THE PROBLEM = Your answer should be every line from the records that contains "الإغاثة".

PROVIDED DATA =
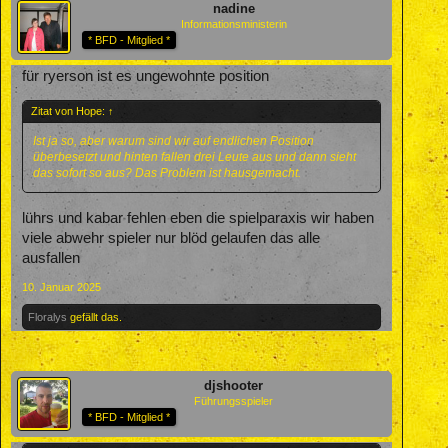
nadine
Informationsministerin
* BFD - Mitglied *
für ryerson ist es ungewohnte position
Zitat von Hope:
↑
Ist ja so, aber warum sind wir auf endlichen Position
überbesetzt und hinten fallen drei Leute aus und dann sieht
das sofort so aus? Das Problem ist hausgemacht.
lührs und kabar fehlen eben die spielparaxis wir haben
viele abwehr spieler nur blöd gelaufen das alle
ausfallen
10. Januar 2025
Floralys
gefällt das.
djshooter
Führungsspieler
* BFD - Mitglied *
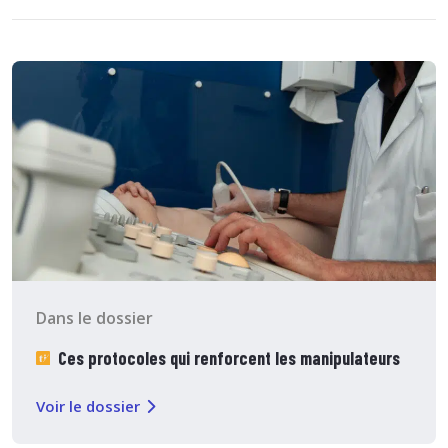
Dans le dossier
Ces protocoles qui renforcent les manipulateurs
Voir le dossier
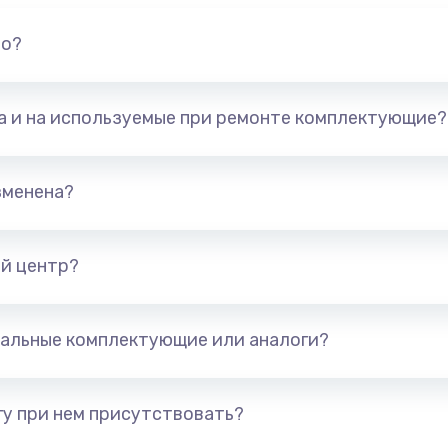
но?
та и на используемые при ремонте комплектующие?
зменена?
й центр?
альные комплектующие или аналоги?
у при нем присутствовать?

* * *

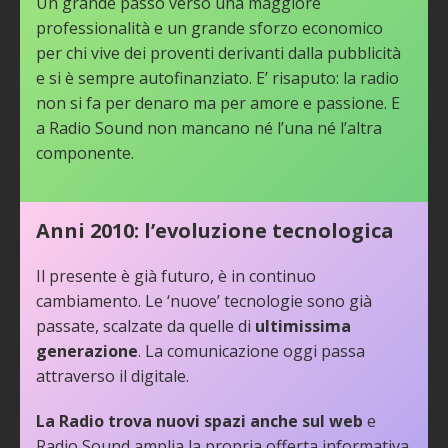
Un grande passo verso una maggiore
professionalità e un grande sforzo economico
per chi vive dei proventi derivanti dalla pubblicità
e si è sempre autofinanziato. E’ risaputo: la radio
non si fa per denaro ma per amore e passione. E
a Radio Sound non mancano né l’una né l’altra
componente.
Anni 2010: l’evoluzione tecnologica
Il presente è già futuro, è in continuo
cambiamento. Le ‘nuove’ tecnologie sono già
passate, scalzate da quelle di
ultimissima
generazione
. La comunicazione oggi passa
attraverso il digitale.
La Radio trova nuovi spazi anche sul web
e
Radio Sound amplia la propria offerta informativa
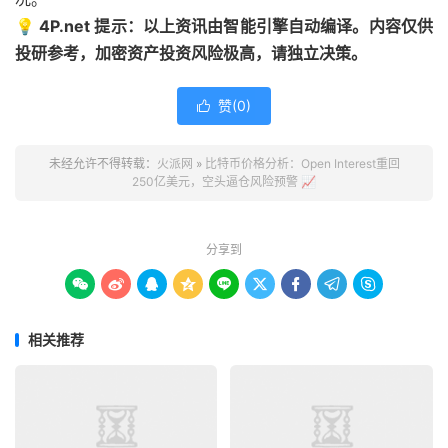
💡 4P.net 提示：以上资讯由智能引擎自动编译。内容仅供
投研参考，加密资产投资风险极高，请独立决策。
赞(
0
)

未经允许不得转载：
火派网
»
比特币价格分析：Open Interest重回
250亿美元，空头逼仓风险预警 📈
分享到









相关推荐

==

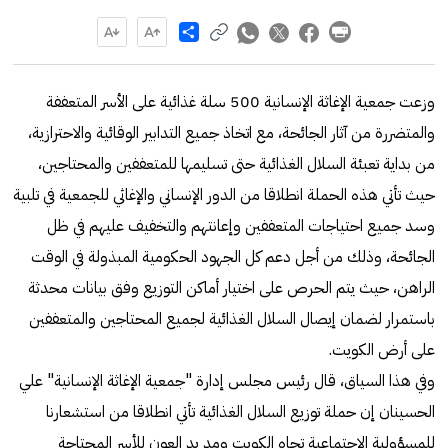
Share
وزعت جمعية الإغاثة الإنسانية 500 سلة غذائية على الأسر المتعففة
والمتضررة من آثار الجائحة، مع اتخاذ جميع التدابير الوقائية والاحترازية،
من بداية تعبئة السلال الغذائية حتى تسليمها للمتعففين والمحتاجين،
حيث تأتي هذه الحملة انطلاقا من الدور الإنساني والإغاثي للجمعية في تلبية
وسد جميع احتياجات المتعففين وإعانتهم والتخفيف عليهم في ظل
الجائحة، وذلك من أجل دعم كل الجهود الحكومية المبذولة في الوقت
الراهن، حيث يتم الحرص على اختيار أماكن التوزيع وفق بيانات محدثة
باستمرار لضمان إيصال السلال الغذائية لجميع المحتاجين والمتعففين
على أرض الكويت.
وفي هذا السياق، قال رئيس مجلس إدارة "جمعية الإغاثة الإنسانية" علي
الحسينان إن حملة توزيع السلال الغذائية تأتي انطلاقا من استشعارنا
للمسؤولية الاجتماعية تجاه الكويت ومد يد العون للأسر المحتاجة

ANSWER SECTION =
وزعت جمعية الإغاثة الإنسانية 500 سلة غذائية على الأسر المتعففة
وفي هذا السياق، قال رئيس مجلس إدارة "جمعية الإغاثة الإنسانية" علي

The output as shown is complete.